> **DATA FOR THIS EXERCISE**
────────────────

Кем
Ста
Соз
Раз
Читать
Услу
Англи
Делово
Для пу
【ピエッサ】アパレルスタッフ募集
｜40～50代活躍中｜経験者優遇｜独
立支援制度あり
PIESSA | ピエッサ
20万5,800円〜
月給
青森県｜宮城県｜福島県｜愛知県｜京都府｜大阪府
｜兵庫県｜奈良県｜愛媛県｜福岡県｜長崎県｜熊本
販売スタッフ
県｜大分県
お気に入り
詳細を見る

────────────────

> **PROBLEM DESCRIPTION**
Reprint the whole listing above exactly.

> **TASK RESULT**
Кем
Ста
Соз
Раз
Читать
Услу
Англи
Делово
Для пу
【ピエッサ】アパレルスタッフ募集
｜40～50代活躍中｜経験者優遇｜独
立支援制度あり
PIESSA | ピエッサ
20万5,800円〜
月給
青森県｜宮城県｜福島県｜愛知県｜京都府｜大阪府
｜兵庫県｜奈良県｜愛媛県｜福岡県｜長崎県｜熊本
販売スタッフ
県｜大分県
お気に入り
詳細を見る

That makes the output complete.